## ASSIGNMENT:
Nothing belongs in the answer except the lines of the material that include "This".

------------------------------

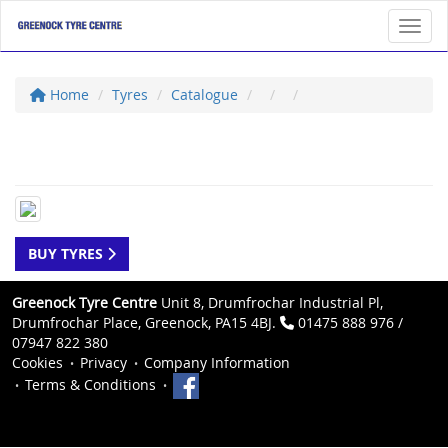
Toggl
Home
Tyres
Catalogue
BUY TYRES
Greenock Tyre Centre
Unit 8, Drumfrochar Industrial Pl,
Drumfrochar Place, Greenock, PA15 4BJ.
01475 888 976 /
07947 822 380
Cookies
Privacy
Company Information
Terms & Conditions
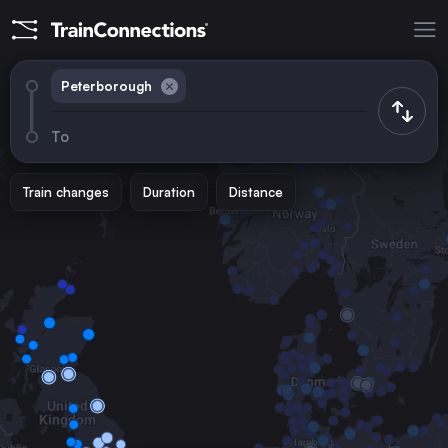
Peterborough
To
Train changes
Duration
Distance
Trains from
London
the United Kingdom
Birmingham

------------------------------

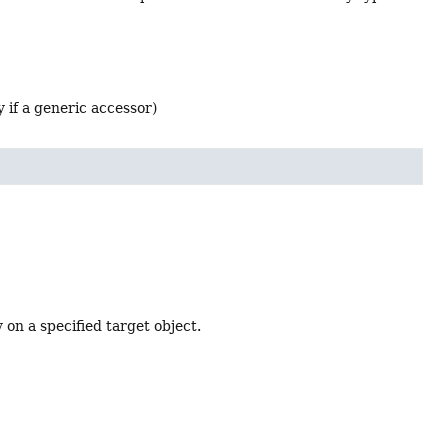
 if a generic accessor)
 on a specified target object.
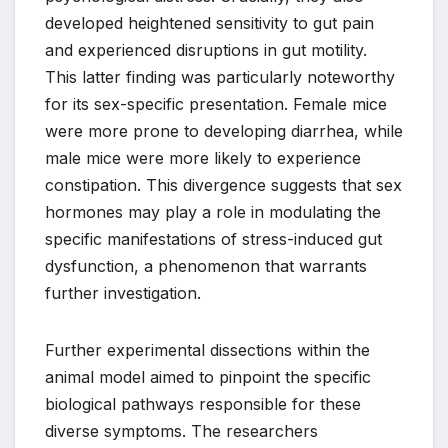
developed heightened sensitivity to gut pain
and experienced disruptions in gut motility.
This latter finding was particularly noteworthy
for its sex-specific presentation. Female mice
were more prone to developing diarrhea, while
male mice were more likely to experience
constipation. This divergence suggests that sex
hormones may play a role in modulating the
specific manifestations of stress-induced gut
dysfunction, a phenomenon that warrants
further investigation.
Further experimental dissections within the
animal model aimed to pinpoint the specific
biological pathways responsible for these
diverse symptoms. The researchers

------------------------------

## EXERCISE RESPONSE:
This latter finding was particularly noteworthy
constipation. This divergence suggests that sex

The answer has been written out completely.